OREANDA-NEWS. September 13, 2012. The Medsi Group of Companies and its subsidiaries ("Medsi" or "the Group"), a leading national provider of medical and healthcare services in Moscow and other regions of Russia, has today published its unaudited consolidated US GAAP financial results for the six months to 30 June 2012, reported the press-centre of Sistema.

MAIN FINANCIAL RESULTS

- Revenues totaled USD 95.7 million, down 4.7% year-on-year, while in ruble terms they were RUB2,932.8 million, up 2.0% year-on-year

- OIBDA equaled USD 10.9 million, down 17.9% year-on-year, while in ruble terms it stood at RUB333.3 million, down 12.3% year-on-year

- The OIBDA margin was 11.4%, down 1.8 percentage points year-on-year

- The Company reported a net loss of USD 3.4 million, compared with a net profit of USD 4.5 million in 1H11

- Net debt stood at USD 55.5 million at the period-end, down 22.8% from the end of 1H11

- SG&A came to USD 14.4 million, down 1.8% year-on-year

- Cost of sales equaled USD 64.6 million, down 7.1% year-on-year

MAIN OPERATING RESULTS

- The number of visits totaled 2,206 million, up 6.3% year-on-year

- The number of services provided came to 3,895 million, up 1.9% year-on-year

- The average ticket was USD 43.4, down 10.4% year-on-year, while in ruble terms it was RUB1,329.3, down 4.0%

- The overall clinic area equaled 50,210 square meters, unchanged from 1H11

Commenting on the results, Medsi President Tatyana Sergeyeva said:

A key task in the first six months of 2012 was beginning the process to integrate Medsi and the Medical Center for the Mayor and Government of Moscow (MCMGM), a state unitary enterprise. We devised an effective asset integration model that will ensure the facilities operate smoothly and help to retain existing clients and attract new ones. All of the measures to merge the assets are now under way. We expect to have integrated all of MCMGM's operations into Medsi by the end of 2012.
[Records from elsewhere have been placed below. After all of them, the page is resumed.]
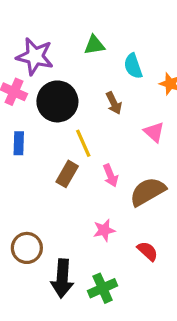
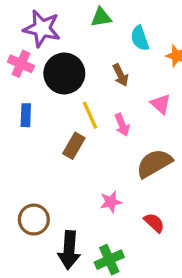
pink arrow: (111, 176) -> (122, 125), moved

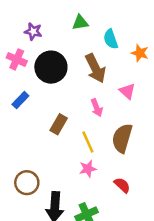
purple star: (42, 29) -> (33, 31), size x0.6
brown arrow: (120, 75) -> (95, 68), size x1.6
blue rectangle: (26, 115) -> (20, 100), turned 42
yellow line: (90, 115) -> (88, 142), moved
brown semicircle: (154, 163) -> (122, 138), turned -44

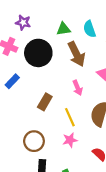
green triangle: (80, 23) -> (63, 29), moved
brown circle: (27, 183) -> (34, 141), moved

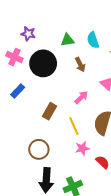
brown arrow: (76, 54) -> (80, 64), size x0.6
pink arrow: (78, 88) -> (81, 97), turned -112
pink star: (70, 140) -> (82, 148), moved

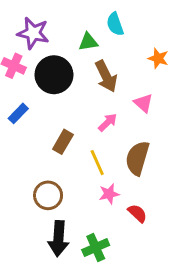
purple star: (28, 34) -> (33, 33), size x1.5
cyan semicircle: (93, 40) -> (115, 24), moved
brown arrow: (80, 64) -> (106, 76), size x1.5

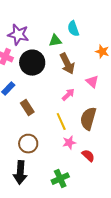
brown rectangle: (63, 142) -> (27, 108), moved, turned -63
black arrow: (58, 239) -> (20, 173), moved

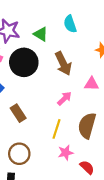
green triangle: (55, 41) -> (41, 34), moved, turned 40
pink triangle: (92, 82) -> (92, 84), turned -40
yellow line: (61, 122) -> (57, 129), turned 42

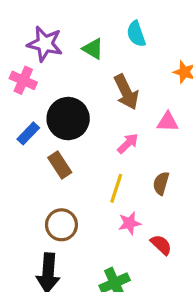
black circle: (24, 62) -> (68, 119), moved
brown semicircle: (87, 126) -> (161, 183), size x0.6

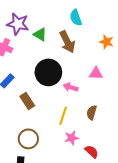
green triangle: (93, 49) -> (40, 34), moved
brown arrow: (126, 92) -> (67, 42), moved
black circle: (68, 119) -> (48, 72), moved
pink arrow: (128, 143) -> (71, 87), turned -120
As planned, the Group's 1H12 financial results were affected by the additional expenses relating to the integration. However, we continue to control spending: the cost of sales and SG&A fell in 1H12. We are confident that once the integration is complete in early 2013, the financial indicators will return to their previous trend of growth. Then, however, we will be a newly merged company and the leader on the market for comprehensive medical services.